Martyr
- Died: 3rd century near Montaldo
- Venerated in: Roman Catholic Church
- Feast: October 25
- Attributes: depicted as a soldier bearing a banner with the Mauritian Cross and the palm of martyrdom; spade

= Tegulus =

Tegulus (San Tegulo, Tegolo) is venerated as a member of the legendary Theban Legion, whose members were led by Maurice in the 3rd century. The center of Tegulus' cult is at Ivrea.
Veneration of Tegulus actually arose at the end of the 10th century, when during the episcopate of Warmondus (Varmondo), the Tegulus's relics were discovered in a sepulcher situated a short distance away from Ivrea. The relics were translated to the cathedral of Ivrea within the city walls, and placed in the chapel of San Giacomo. The relics were later translated, with those of Bessus, to the chapel of Santissimo Sacramento.

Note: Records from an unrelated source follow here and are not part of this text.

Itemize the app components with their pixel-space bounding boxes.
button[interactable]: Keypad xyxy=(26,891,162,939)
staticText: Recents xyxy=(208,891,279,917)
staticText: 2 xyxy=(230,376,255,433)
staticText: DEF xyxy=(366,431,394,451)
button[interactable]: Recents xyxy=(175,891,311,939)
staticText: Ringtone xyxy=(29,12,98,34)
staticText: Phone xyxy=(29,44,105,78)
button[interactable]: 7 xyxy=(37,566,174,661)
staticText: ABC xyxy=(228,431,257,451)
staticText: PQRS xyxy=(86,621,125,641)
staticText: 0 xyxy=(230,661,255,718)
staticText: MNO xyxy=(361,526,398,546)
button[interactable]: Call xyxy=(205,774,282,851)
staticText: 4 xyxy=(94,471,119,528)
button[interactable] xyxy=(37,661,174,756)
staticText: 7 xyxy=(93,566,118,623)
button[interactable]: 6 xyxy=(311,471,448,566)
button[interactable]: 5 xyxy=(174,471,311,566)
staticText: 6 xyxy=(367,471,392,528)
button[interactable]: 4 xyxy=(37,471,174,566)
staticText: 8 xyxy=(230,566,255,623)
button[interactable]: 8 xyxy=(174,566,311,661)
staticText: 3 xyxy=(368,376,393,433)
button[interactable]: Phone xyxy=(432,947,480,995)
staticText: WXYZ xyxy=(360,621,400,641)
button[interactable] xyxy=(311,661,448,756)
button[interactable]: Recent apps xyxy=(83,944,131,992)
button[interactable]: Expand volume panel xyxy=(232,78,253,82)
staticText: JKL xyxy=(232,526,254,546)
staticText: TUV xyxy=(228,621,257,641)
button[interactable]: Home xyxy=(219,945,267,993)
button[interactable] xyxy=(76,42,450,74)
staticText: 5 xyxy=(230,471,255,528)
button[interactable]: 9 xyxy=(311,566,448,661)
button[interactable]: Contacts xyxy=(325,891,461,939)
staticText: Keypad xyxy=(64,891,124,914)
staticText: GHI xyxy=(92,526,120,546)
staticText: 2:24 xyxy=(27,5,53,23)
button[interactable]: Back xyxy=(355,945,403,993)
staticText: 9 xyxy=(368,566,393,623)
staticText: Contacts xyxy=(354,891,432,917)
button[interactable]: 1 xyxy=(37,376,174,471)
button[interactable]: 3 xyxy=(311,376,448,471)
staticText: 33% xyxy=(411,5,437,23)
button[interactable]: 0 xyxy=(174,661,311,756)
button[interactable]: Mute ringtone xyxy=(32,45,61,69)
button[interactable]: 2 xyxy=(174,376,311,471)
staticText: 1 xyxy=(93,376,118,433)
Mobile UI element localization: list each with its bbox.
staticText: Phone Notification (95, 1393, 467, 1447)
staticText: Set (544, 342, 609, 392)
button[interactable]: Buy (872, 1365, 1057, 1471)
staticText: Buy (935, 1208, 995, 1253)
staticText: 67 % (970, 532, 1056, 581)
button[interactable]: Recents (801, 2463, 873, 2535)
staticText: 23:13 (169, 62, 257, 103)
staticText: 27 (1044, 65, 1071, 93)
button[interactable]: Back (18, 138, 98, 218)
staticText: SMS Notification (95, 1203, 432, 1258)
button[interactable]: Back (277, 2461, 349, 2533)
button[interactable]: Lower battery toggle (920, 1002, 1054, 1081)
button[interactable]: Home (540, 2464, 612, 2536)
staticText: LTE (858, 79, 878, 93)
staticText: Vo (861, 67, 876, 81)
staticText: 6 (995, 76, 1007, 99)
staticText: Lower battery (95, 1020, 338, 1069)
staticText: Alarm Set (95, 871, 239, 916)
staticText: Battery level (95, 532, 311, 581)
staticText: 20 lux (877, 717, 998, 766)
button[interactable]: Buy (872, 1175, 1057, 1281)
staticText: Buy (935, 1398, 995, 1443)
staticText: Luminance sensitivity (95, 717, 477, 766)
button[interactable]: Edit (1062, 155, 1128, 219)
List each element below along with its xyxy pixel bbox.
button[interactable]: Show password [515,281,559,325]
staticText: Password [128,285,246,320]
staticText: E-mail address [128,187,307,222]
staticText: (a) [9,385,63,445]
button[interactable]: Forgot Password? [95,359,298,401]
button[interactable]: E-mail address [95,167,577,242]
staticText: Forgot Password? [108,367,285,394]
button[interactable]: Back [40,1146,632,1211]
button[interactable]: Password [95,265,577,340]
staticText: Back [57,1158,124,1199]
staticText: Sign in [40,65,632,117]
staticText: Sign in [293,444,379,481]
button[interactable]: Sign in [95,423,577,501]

According to local tradition, Tegulus survived the decimation of his legion but was eventually beheaded on the road to Montaldo Dora, at the spot later occupied by the chapel of Santa Croce, which was built in the 14th century.

However, nothing certain was known of him, though he may have been a local Christian martyred for his faith during the last imperial persecutions; his cult was linked with that of the Theban Legion to lend antiquity to a local saint about whom nothing was really known. Damiano Pomi theorizes that the relics may have been the remains of a soldier that were mistaken for those of a Christian martyr. The name Tegulus, as Pomi also theorizes, may in fact not have been his name at all, but a reference to the building material commonly used for Roman graves: the tegula or tile.